If you have the ability to select a business type or category, make sure you choose as many relevant categories as possible for your business type. If you can only choose one primary category, consider how your target audience will be searching for businesses like yours. For example, if you own a diner that also has takeout baked goods, you would probably want to select “diner” as your primary category rather than “bakery”.

3. Write Detailed Descriptions

Your description is your chance to tell current and prospective patrons your business’s story. How and why did you begin? What’s your mission? Who do you serve? Where are you located? Think of this section as your virtual company elevator pitch to online consumers. You’ve got a limited amount of space to words to work with, so make them count!

4. Select Your Photos Wisely

Your profile photo and cover photo should illustrate your business at a glance. Most businesses use their company logo as their profile image; you may need to modify your logo if it doesn’t work in the square dimensions that most social networks use.

Your cover photo gives you additional space to convey something about your brand, products & services, or customers. Be creative, and choose an image that works with the given dimensions.

Here’s a handy cheat sheet to help you size your profile and cover photos appropriately across the major social networks.

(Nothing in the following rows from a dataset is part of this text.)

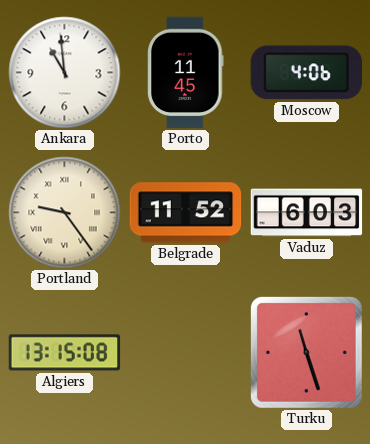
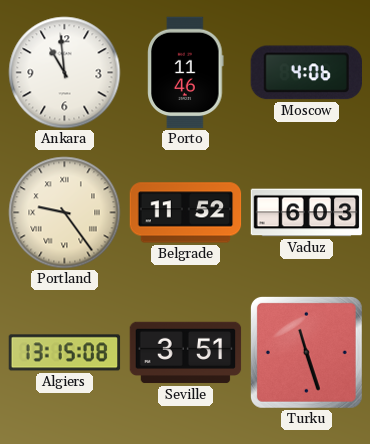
Porto: 11:45 -> 11:46
Seville: none -> 3:51
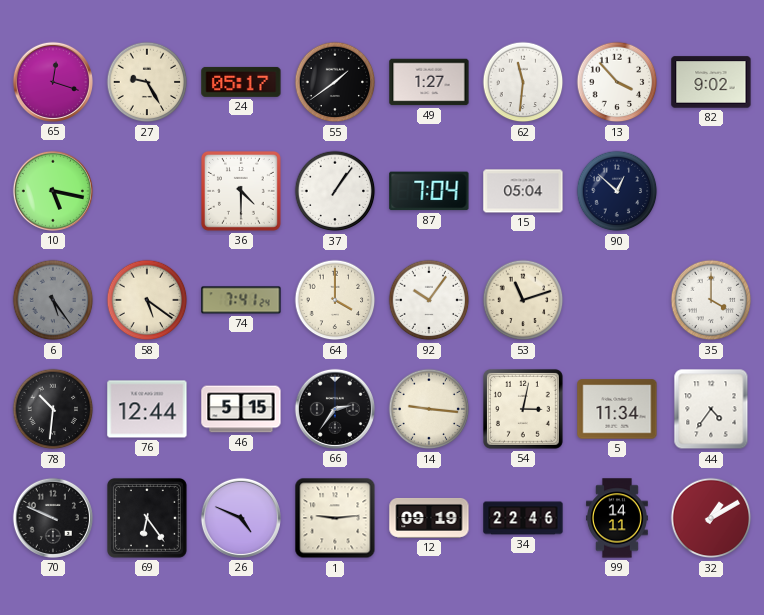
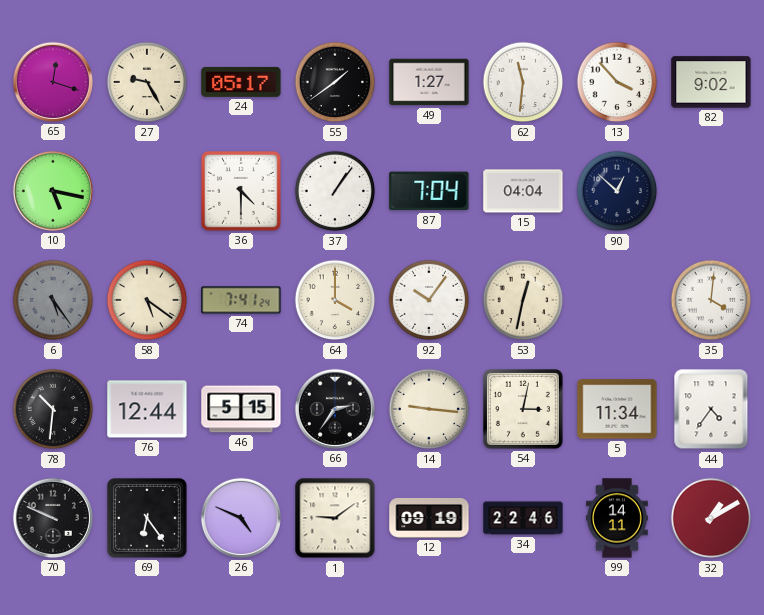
15: 05:04 -> 04:04
53: 11:12 -> 12:32
35: 4:00 -> 4:01
1: 9:14 -> 9:09
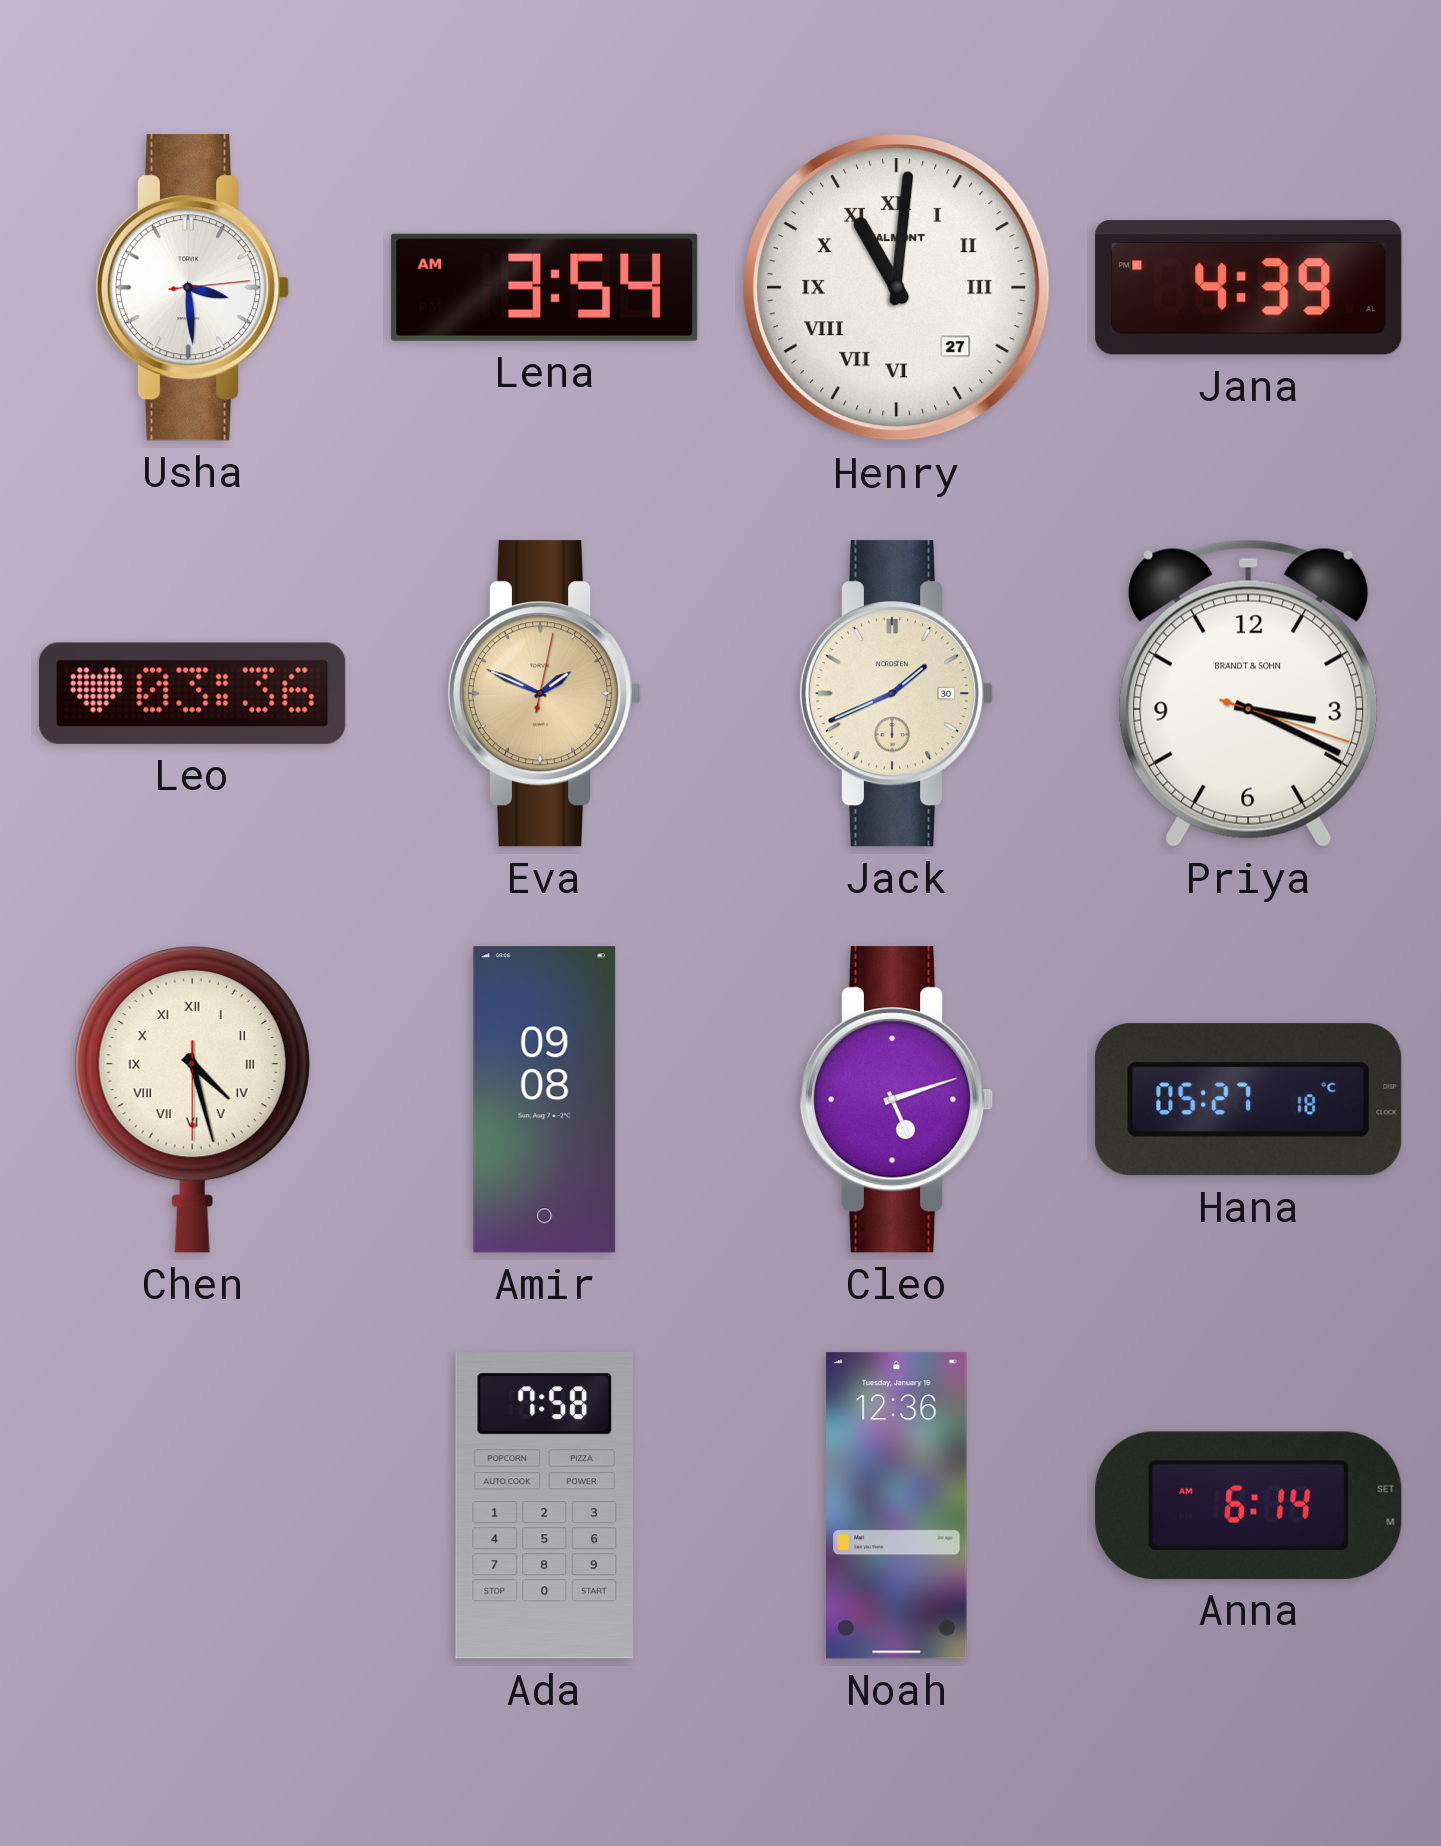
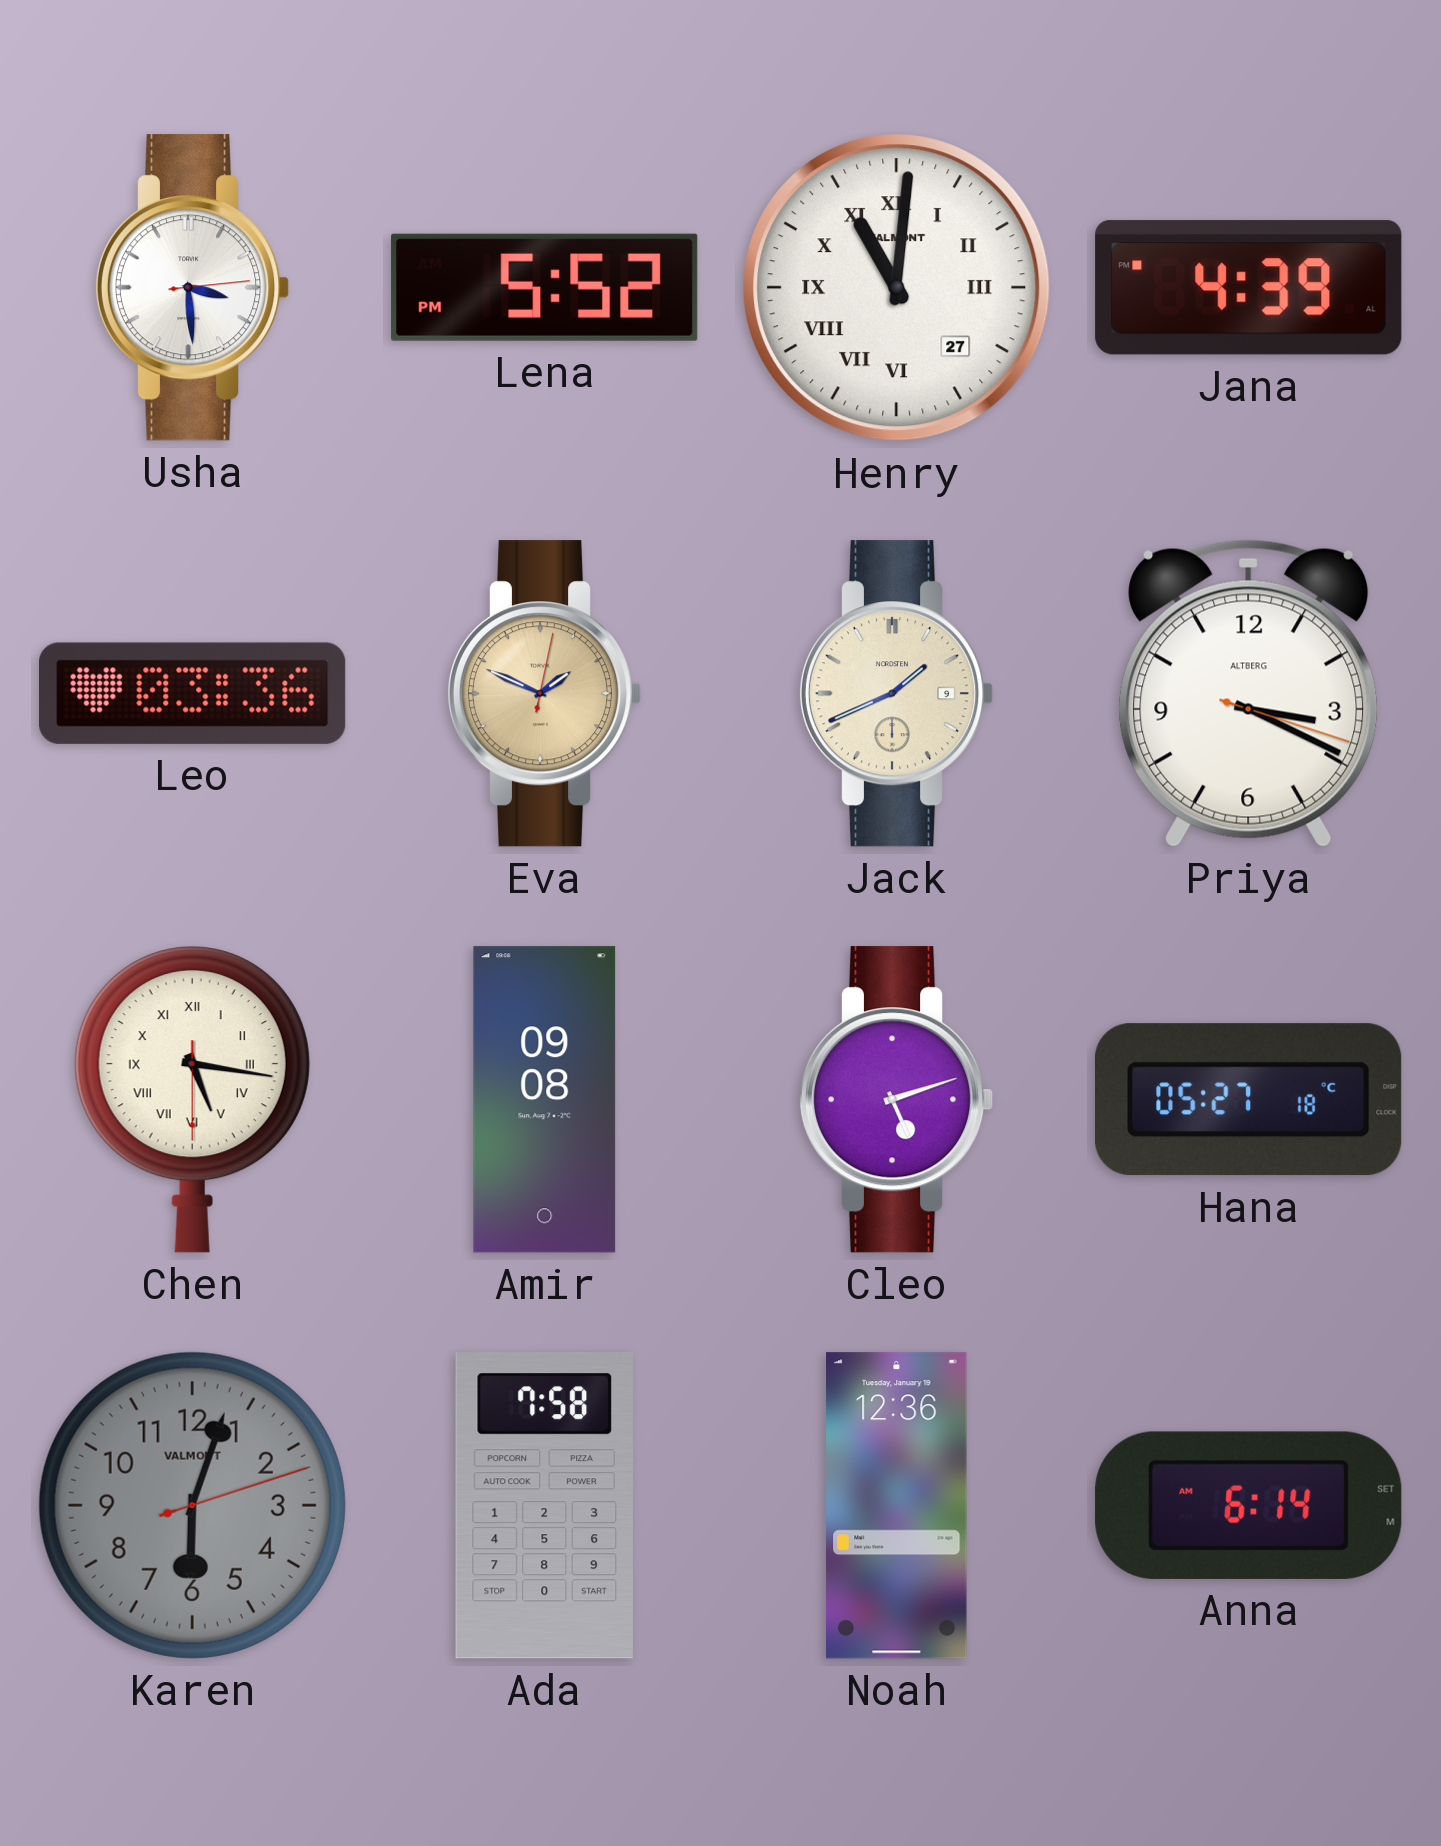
Lena: 3:54 -> 5:52
Jack date: 30 -> 9
Priya brand: BRANDT & SOHN -> ALTBERG
Chen: 4:27 -> 5:16
Karen: none -> 6:03
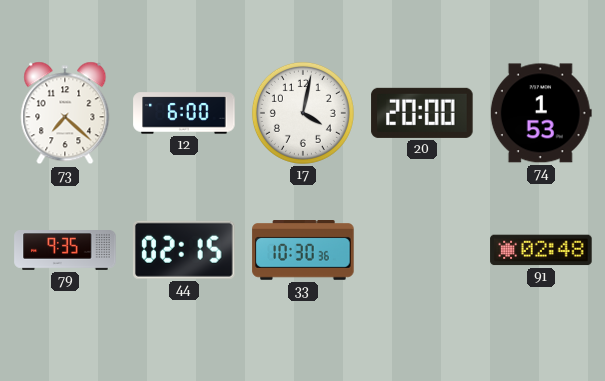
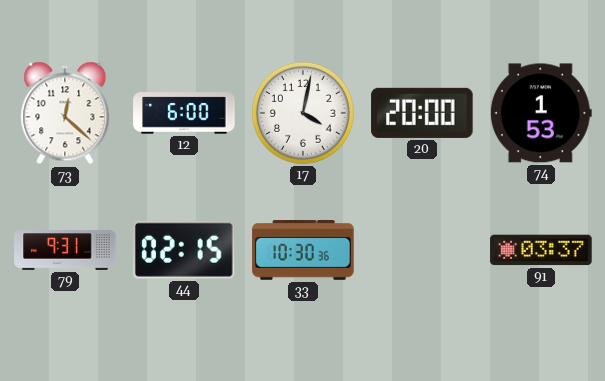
73: 7:22 -> 12:22
79: 9:35 -> 9:31
91: 02:48 -> 03:37
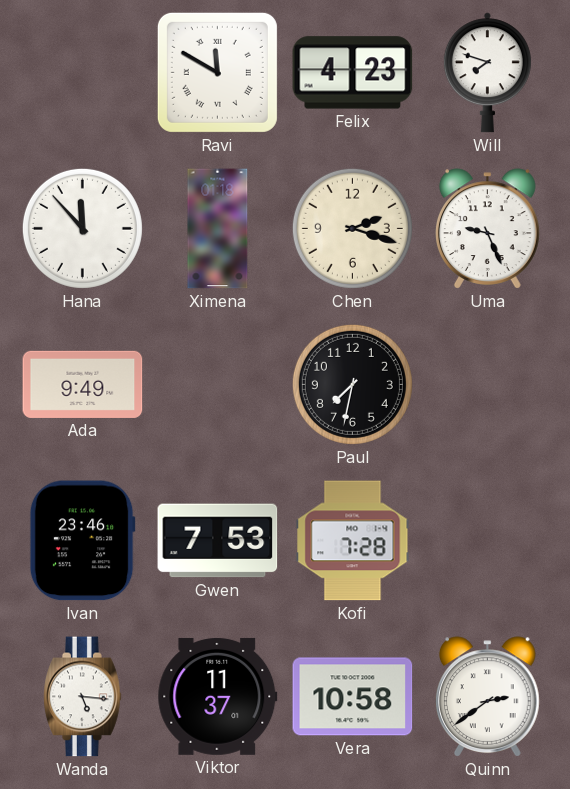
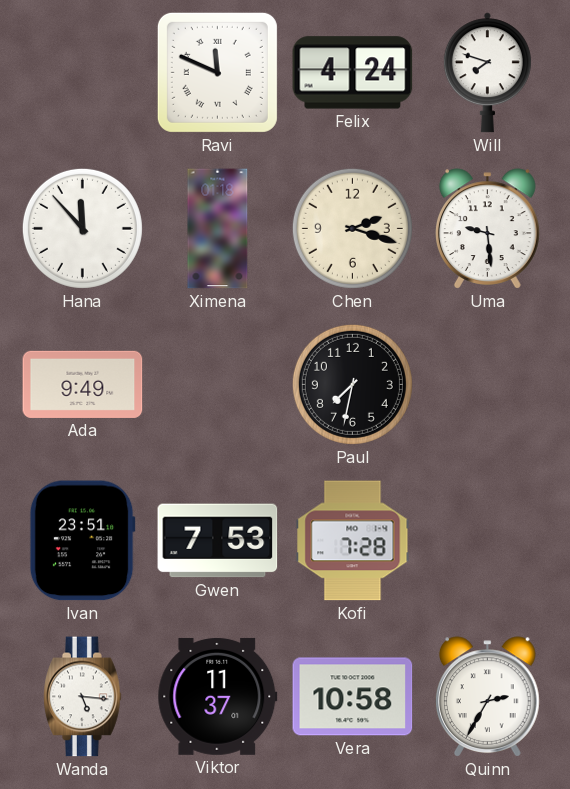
Ravi: 11:50 -> 11:49
Felix: 4:23 -> 4:24
Uma: 9:26 -> 9:29
Ivan: 23:46 -> 23:51
Quinn: 2:39 -> 2:35
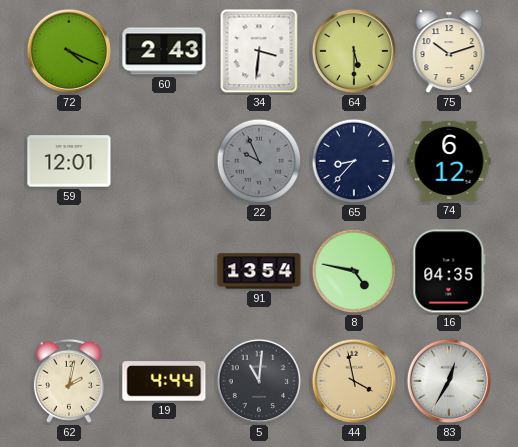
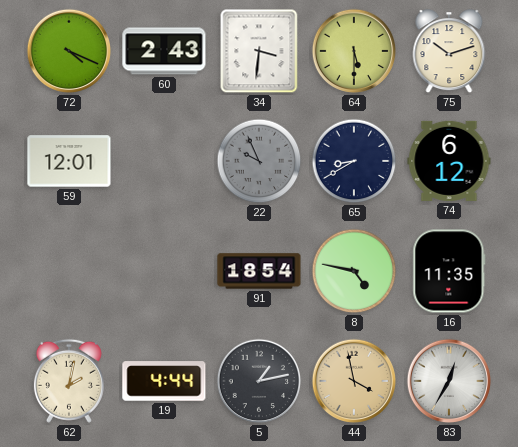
65: 8:37 -> 8:40
91: 13:54 -> 18:54
16: 04:35 -> 11:35
5: 11:01 -> 1:13
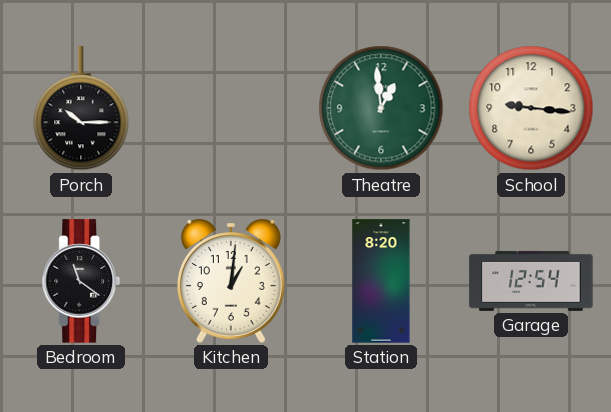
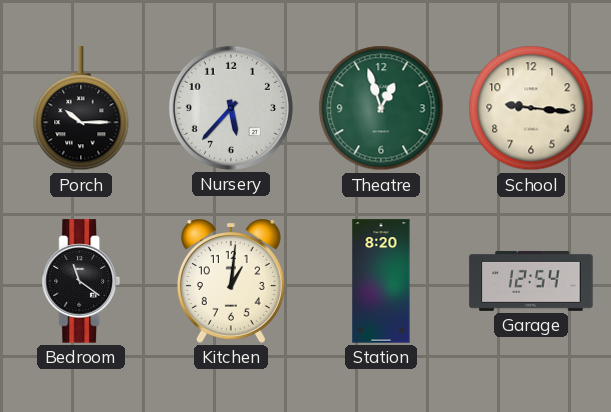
Nursery: none -> 5:37
Theatre: 12:59 -> 12:57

5. Include Your Menu or List of Products and Services

In addition to finding your basic business information, people want to leran about your individual products or services. When possible, make sure to include your menu or product/service list on your social media profiles to make it easy for consumers to make a decision then and there. (Hint: SinglePlatform makes this process super easy!)

6. Include Links to Your Online Channels

If you can, be sure to provide links back to your website, business blog, and other social media channels so that people can find you everywhere you happen to be online.

The Bottom Line

The more consistent and thorough your social media profiles are, the more information consumers will be able to get of them—and the more likely they’ll be to become followers.